**Work instructions**
All the entries need to be quoted exactly, apart from the pictures, which you should drop.

**Extracted records**

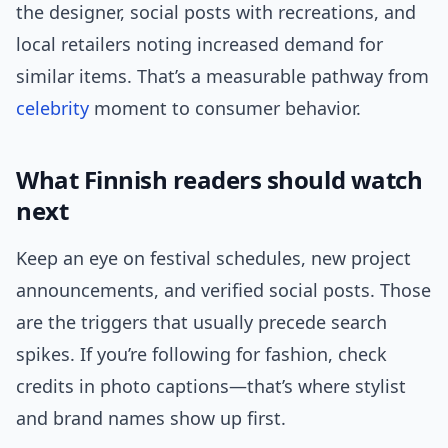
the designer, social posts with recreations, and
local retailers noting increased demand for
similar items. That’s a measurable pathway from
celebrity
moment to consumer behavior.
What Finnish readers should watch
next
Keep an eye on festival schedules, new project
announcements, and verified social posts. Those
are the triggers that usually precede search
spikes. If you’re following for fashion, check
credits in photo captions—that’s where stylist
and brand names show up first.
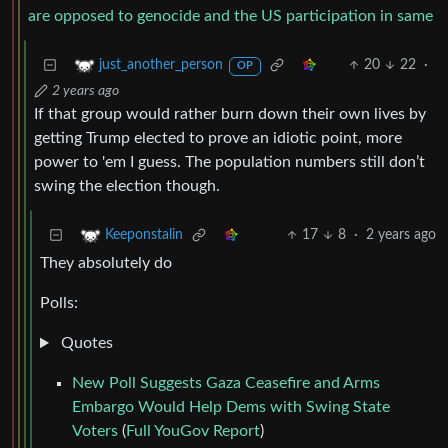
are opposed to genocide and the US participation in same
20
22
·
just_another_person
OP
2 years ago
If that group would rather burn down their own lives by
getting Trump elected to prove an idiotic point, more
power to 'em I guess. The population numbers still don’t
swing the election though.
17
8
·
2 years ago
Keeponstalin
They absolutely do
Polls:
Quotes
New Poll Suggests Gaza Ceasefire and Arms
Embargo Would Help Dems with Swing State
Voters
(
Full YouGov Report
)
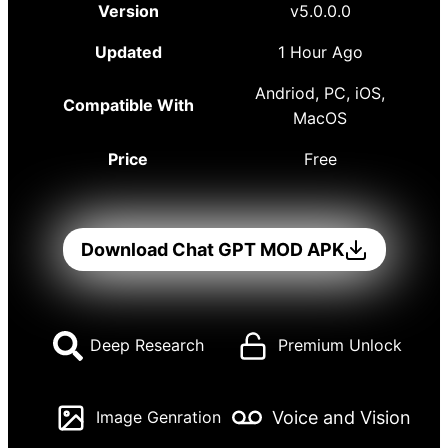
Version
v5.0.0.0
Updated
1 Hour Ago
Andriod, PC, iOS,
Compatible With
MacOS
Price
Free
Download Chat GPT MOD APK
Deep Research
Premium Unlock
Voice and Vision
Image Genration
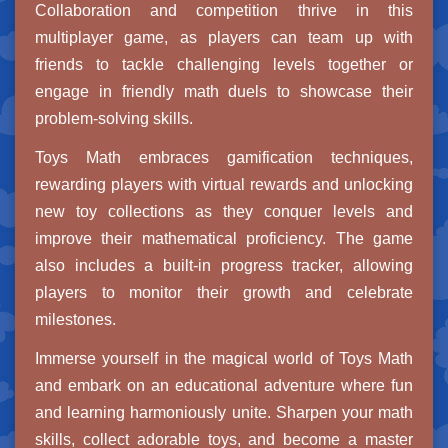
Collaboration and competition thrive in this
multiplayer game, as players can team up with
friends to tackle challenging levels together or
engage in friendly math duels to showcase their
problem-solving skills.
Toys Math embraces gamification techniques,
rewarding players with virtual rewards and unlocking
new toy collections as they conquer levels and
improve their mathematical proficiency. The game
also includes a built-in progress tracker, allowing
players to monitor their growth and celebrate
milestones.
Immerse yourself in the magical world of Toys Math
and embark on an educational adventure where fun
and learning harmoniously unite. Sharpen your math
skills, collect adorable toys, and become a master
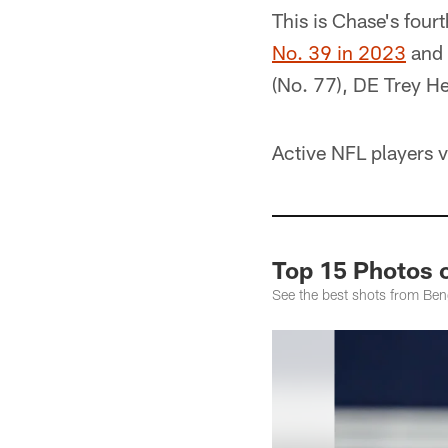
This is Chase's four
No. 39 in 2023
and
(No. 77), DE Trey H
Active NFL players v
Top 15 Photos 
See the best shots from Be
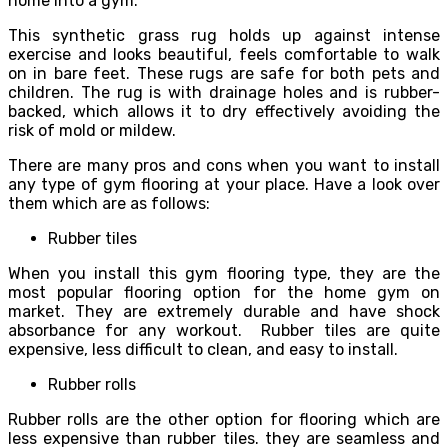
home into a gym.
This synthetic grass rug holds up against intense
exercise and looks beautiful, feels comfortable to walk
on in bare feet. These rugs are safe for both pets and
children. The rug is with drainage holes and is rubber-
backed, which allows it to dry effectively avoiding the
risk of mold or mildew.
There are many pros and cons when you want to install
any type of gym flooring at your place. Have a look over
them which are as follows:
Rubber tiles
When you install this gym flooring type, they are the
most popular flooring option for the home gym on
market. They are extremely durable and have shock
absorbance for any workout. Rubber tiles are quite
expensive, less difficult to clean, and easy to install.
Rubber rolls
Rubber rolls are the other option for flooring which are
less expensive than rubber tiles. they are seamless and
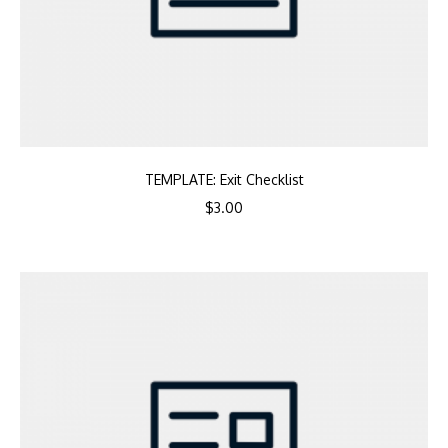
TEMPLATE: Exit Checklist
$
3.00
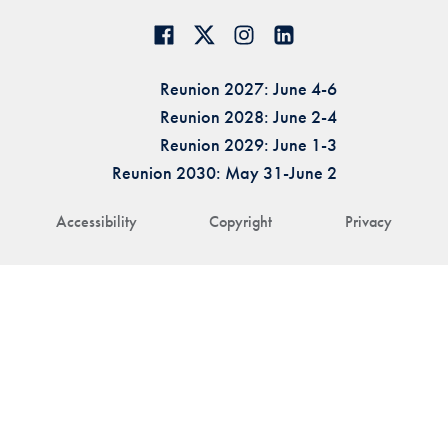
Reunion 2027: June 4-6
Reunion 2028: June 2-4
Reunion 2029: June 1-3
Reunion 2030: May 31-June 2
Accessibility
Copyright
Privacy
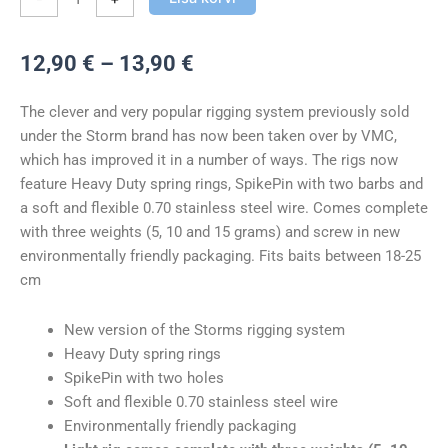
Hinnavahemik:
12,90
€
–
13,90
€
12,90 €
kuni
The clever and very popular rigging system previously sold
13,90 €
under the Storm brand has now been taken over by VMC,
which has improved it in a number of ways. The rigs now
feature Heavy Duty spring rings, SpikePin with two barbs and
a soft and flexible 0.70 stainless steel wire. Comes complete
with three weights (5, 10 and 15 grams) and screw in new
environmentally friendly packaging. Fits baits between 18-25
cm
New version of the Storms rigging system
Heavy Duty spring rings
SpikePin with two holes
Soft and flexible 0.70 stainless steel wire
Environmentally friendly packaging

**Task output**
the designer, social posts with recreations, and
local retailers noting increased demand for
similar items. That’s a measurable pathway from
celebrity
moment to consumer behavior.
What Finnish readers should watch
next
Keep an eye on festival schedules, new project
announcements, and verified social posts. Those
are the triggers that usually precede search
spikes. If you’re following for fashion, check
credits in photo captions—that’s where stylist
and brand names show up first.
are opposed to genocide and the US participation in same
20
22
·
just_another_person
OP
2 years ago
If that group would rather burn down their own lives by
getting Trump elected to prove an idiotic point, more
power to 'em I guess. The population numbers still don’t
swing the election though.
17
8
·
2 years ago
Keeponstalin
They absolutely do
Polls:
Quotes
New Poll Suggests Gaza Ceasefire and Arms
Embargo Would Help Dems with Swing State
Voters
(
Full YouGov Report
)
Version
v5.0.0.0
Updated
1 Hour Ago
Andriod, PC, iOS,
Compatible With
MacOS
Price
Free
Download Chat GPT MOD APK
Deep Research
Premium Unlock
Voice and Vision
Image Genration
Collaboration and competition thrive in this
multiplayer game, as players can team up with
friends to tackle challenging levels together or
engage in friendly math duels to showcase their
problem-solving skills.
Toys Math embraces gamification techniques,
rewarding players with virtual rewards and unlocking
new toy collections as they conquer levels and
improve their mathematical proficiency. The game
also includes a built-in progress tracker, allowing
players to monitor their growth and celebrate
milestones.
Immerse yourself in the magical world of Toys Math
and embark on an educational adventure where fun
and learning harmoniously unite. Sharpen your math
skills, collect adorable toys, and become a master
This is Chase's four
No. 39 in 2023
and
(No. 77), DE Trey H
Active NFL players v
Top 15 Photos 
See the best shots from Be
home into a gym.
This synthetic grass rug holds up against intense
exercise and looks beautiful, feels comfortable to walk
on in bare feet. These rugs are safe for both pets and
children. The rug is with drainage holes and is rubber-
backed, which allows it to dry effectively avoiding the
risk of mold or mildew.
There are many pros and cons when you want to install
any type of gym flooring at your place. Have a look over
them which are as follows:
Rubber tiles
When you install this gym flooring type, they are the
most popular flooring option for the home gym on
market. They are extremely durable and have shock
absorbance for any workout. Rubber tiles are quite
expensive, less difficult to clean, and easy to install.
Rubber rolls
Rubber rolls are the other option for flooring which are
less expensive than rubber tiles. they are seamless and
TEMPLATE: Exit Checklist
$
3.00
Reunion 2027: June 4-6
Reunion 2028: June 2-4
Reunion 2029: June 1-3
Reunion 2030: May 31-June 2
Accessibility
Copyright
Privacy
Hinnavahemik:
12,90
€
–
13,90
€
12,90 €
kuni
The clever and very popular rigging system previously sold
13,90 €
under the Storm brand has now been taken over by VMC,
which has improved it in a number of ways. The rigs now
feature Heavy Duty spring rings, SpikePin with two barbs and
a soft and flexible 0.70 stainless steel wire. Comes complete
with three weights (5, 10 and 15 grams) and screw in new
environmentally friendly packaging. Fits baits between 18-25
cm
New version of the Storms rigging system
Heavy Duty spring rings
SpikePin with two holes
Soft and flexible 0.70 stainless steel wire
Environmentally friendly packaging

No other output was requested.